Like No One’s Watching

I was feeling pretty good about myself the other morning. For about ninety seconds.

I was journaling, writing down my hopes, intentions, and prayers for the day. “May I see more clearly. May I remember to look around with love. Help me be a better husband, father, friend, and neighbor.”

I wasn’t trying for world’s best, but I was serious. I wanted to follow more nearly. I really did.

Then, my pen wrote something that I hadn’t given it permission to write. “May I do these things without regard for recognition.”

Wait, what? Flirt with sainthood and nobody notices?

I looked at those words, the ink still drying on the page, and I came to the cold, shocking truth. I care a bunch what other people think. In fact, it’s embarrassing to think how often I imagine being admired for doing good things.

Sometimes, I even say it out loud. I’ve heard me say way more than once that I want my wife and daughters to be proud of me. Of course, some things I don’t say out loud because they aren’t quite as acceptable as wanting your family to be proud.

I often imagine what it will be like for my opponents when the scales drop from their eyes, and they see how Christian I am.

As long as I’m being open here, I’ll confess that I’ve even pictured what it will be like at my funeral. I wonder about what folks will say about the impact I’ve made. That’s probably a little too revealing, but it was shocking for me to realize how much the possibility of recognition motivates me.

What if nobody comes to my funeral? What if no one notices? Worse, what if I am not really doing anything note worthy? There’s a lot of people that want to be better husbands, fathers, friends, and neighbors.

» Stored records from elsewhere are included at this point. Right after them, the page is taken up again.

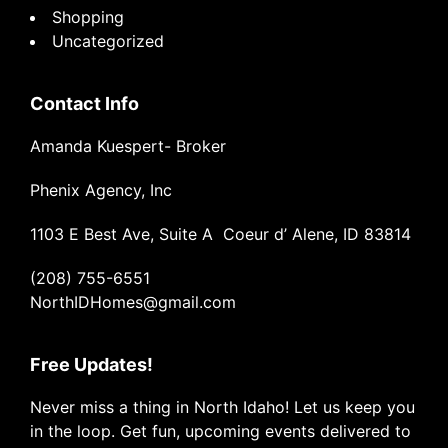
Shopping
Uncategorized
Contact Info
Amanda Kuespert- Broker
Phenix Agency, Inc
1103 E Best Ave, Suite A Coeur d’ Alene, ID 83814
(208) 755-6551
NorthIDHomes@gmail.com
Free Updates!
Never miss a thing in North Idaho! Let us keep you
in the loop. Get fun, upcoming events delivered to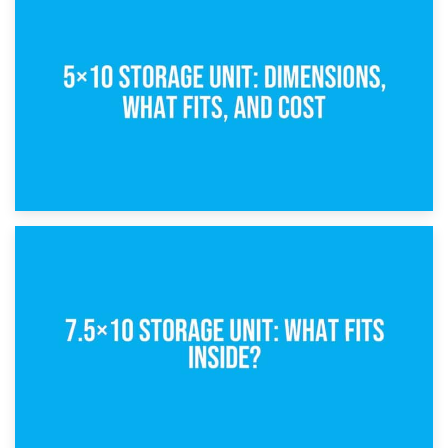
15th February 2025
What Is a 5×5 Storage Unit?
8th February 2025
5×10 Storage Unit: Dimensions, What Fits, and Cost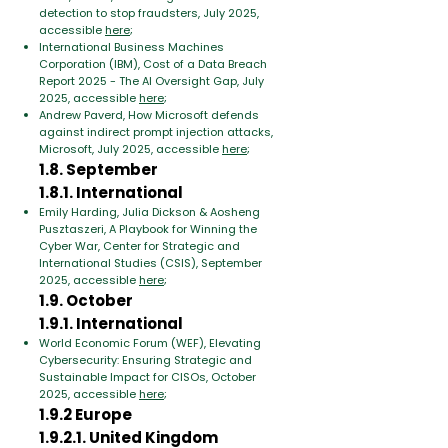
detection to stop fraudsters, July 2025,
accessible
here
;
International Business Machines
Corporation (IBM), Cost of a Data Breach
Report 2025 - The AI Oversight Gap, July
2025, accessible
here
;
Andrew Paverd, How Microsoft defends
against indirect prompt injection attacks,
Microsoft, July 2025, accessible
here
;
1.8. September
1.8.1. International
Emily Harding, Julia Dickson & Aosheng
Pusztaszeri, A Playbook for Winning the
Cyber War, Center for Strategic and
International Studies (CSIS), September
2025, accessible
here
;
1.9. October
1.9.1. International
World Economic Forum (WEF), Elevating
Cybersecurity: Ensuring Strategic and
Sustainable Impact for CISOs, October
2025, accessible
here
;
1.9.2 Europe
1.9.2.1. United Kingdom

Can I live a quiet life, doing small things, without regard for recognition? I mean, it seems like the Pulitzer folks would have contacted me by now if I was being considered. I don’t even see an appreciation plaque on the horizon.

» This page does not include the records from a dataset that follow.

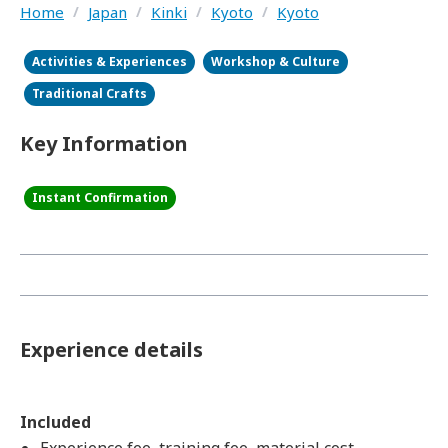
Home
/
Japan
/
Kinki
/
Kyoto
/
Kyoto
Activities & Experiences
Workshop & Culture
Traditional Crafts
Key Information
Instant Confirmation
Experience details
Included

Again, can I live a quiet life, doing small things, without regard for recognition? Any recognition? I hope so. In fact, I hope so a lot. I think that would be the most freeing thing that’s happened to me in a while.

If I could somehow get there, I would be free to walk a simple path, being and doing me. Unhindered. I could become the me God is creating, not a false me built on vanity and chasing empty recognition.

Sort of like the crow dancing in the wind, not because anyone is watching, but because it can. Like the waterfall that splashes when no one is there. Like the perfect lily that only a bumble bee will see. Like the kids playing soccer, and actually not keeping score. Like the woman praying and smiling in an empty room. Like the folks who love, not because other folks love them, but because they can, because they choose to.

Without regard for recognition.

I don’t care what you think.

Aw, that’s not true. I need a pat on the back now and then. That’s okay. It’s just that there are better reasons than approval to follow more nearly.